17
juin 1815 : Rais Hamidou, dernier grand corsaire barbaresque est
tué à la bataille du Cap Gata.
Pendant
des siècles les régences d’Alger, Tripoli et Tunis, vassales de
l’Empire Ottoman mais quasiment autonomes à partir du XVII°
siècle, établirent leur prospérité sur la piraterie et les
razzias sur les côtes chrétiennes. Attaquées à plusieurs reprises
par les escadres espagnoles, anglaises, hollandaises et françaises,
elles ne subirent que des dégâts mineurs et ne furent jamais
réellement inquiétées. Au début du XIX° siècle les états
marchands européens payaient aux "barbaresques" un
tribut pour obtenir la garantie de n’être pas attaqués par leurs
corsaires dont l’Algérien Rais Hamidou était le plus célèbre
représentant ; sa renommée au Maghreb équivaut à celle de
Drake, Jean Bart ou Surcouf en Europe. Après leur indépendance, les
vaisseaux des États-Unis avaient dû se plier au chantage
barbaresque et payer tribut. Mais les exigences accrues des
barbaresques et leur attitude méprisante décidèrent les États-Unis
à mener la première guerre étrangère de leur histoire, contre
Tripoli, dont la flotte fut détruite par une escadre américaine et
qui s’inclina en 1805. Cependant, après le départ de la flotte
des États-Unis, ce fut au tour du dey d’Alger de s’attaquer aux
navires américains. La riposte ne fut pas immédiate du fait de la
guerre anglo-américaine de 1812, mais dès 1815 les États-Unis
envoyèrent en Méditerranée une nouvelle escadre aux ordres de
l’amiral Stephen Decatur, héros de la 1° campagne. Le 17 juin
cette escadre intercepta la frégate du corsaire Rais Hamidou et
après une brève poursuite, arraisonna le navire dévasté par
plusieurs salves et fit prisonnier l’équipage. Rais Hamidou avait
été tué par un boulet et son corps jeté à la mer. Decatur entra
dans le port d’Alger avec la frégate algérienne démâtée et un
autre navire corsaire pris en cours de route. La consternation
s’empara des Algérois qui considéraient Rais Hamidou comme
invincible et le dey abandonna toute ses exigences de tribut sur les
navires américains, puis après les offensives successives des
Anglais, des Hollandais et des Français, dut s’engager à
abandonner la pratique de la capture et la détention d’esclaves
chrétiens. L’arrêt de la profitable industrie de la piraterie et
des razzias sur les côtes chrétiennes déclencha le déclin de la
régence d’Alger, ce qui permit en 1830 la conquête française.

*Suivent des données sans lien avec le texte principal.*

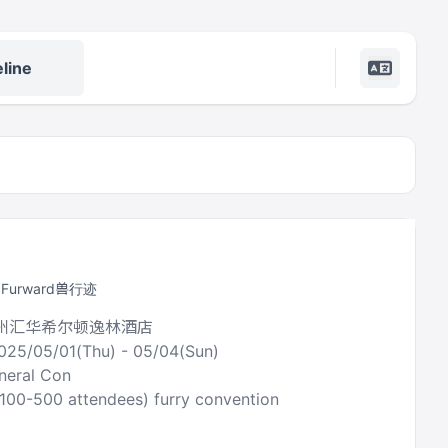
line
y Furward兽行迹
广州汇华希尔顿逸林酒店
025/05/01(Thu) - 05/04(Sun)
neral Con
(100-500 attendees) furry convention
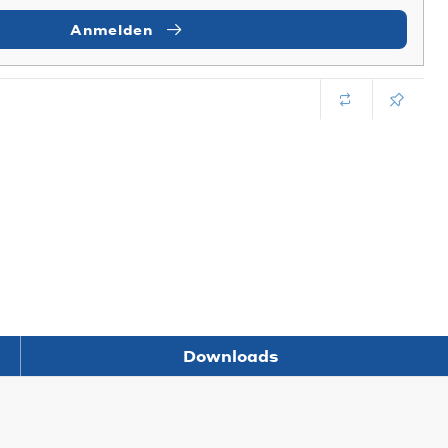
Anmelden
Downloads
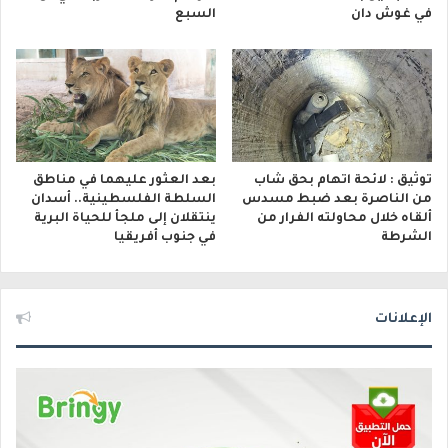
في غوش دان
السبع
توثيق : لائحة اتهام بحق شاب
بعد العثور عليهما في مناطق
من الناصرة بعد ضبط مسدس
السلطة الفلسطينية.. أسدان
ألقاه خلال محاولته الفرار من
ينتقلان إلى ملجأ للحياة البرية
الشرطة
في جنوب أفريقيا
الإعلانات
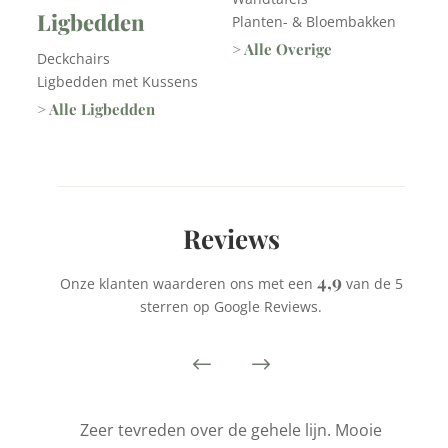
Ligbedden
Planten- & Bloembakken
> Alle Overige
Deckchairs
Ligbedden met Kussens
> Alle Ligbedden
Reviews
4,9
Onze klanten waarderen ons met een
van de 5
sterren op Google Reviews.
is
Zeer tevreden over de gehele lijn. Mooie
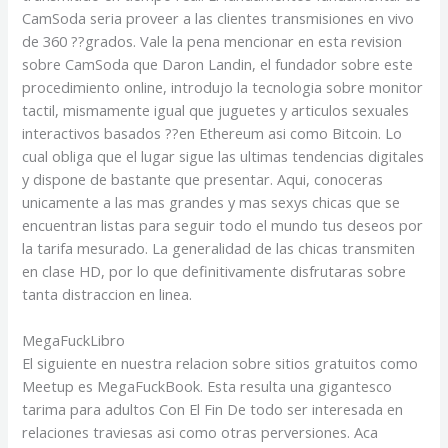
CamSoda seri­a proveer a las clientes transmisiones en vivo
de 360 ??grados. Vale la pena mencionar en esta revision
sobre CamSoda que Daron Landin, el fundador sobre este
procedimiento online, introdujo la tecnologia sobre monitor
tactil, mismamente igual que juguetes y articulos sexuales
interactivos basados ??en Ethereum asi­ como Bitcoin. Lo
cual obliga que el lugar sigue las ultimas tendencias digitales
y dispone de bastante que presentar. Aqui, conoceras
unicamente a las mas grandes y mas sexys chicas que se
encuentran listas para seguir todo el mundo tus deseos por
la tarifa mesurado. La generalidad de las chicas transmiten
en clase HD, por lo que definitivamente disfrutaras sobre
tanta distraccion en linea.
MegaFuckLibro
El siguiente en nuestra relacion sobre sitios gratuitos como
Meetup es MegaFuckBook. Esta resulta una gigantesco
tarima para adultos Con El Fin De todo ser interesada en
relaciones traviesas asi­ como otras perversiones. Aca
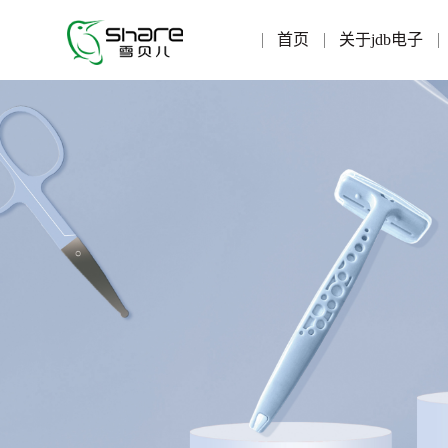
首页
关于jdb电子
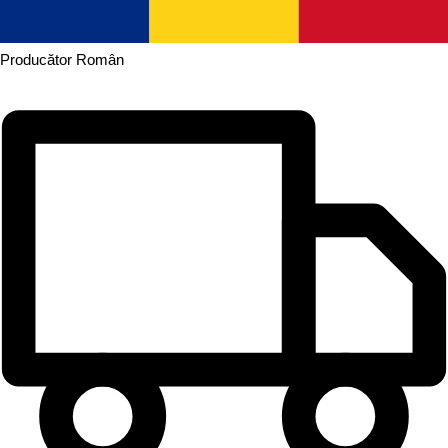
Producător
Român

Pas très politiquement correct ce rappel historique (lol)
RépondreSupprimernon pas culturellement correcte non plus
RépondreSupprimervu que vous n'avez pas cité l'auteur de la statue de rais Hamidou
par monsieur Redha Chikh Bled
Thanks on your marvelous posting! I definitely enjoyed reading it,
RépondreSupprimeryou may be a great author. I will make sure to bookmark your
blog and will eventually come back in the future.
I want to encourage that you continue your great posts, have a nice
holiday weekend!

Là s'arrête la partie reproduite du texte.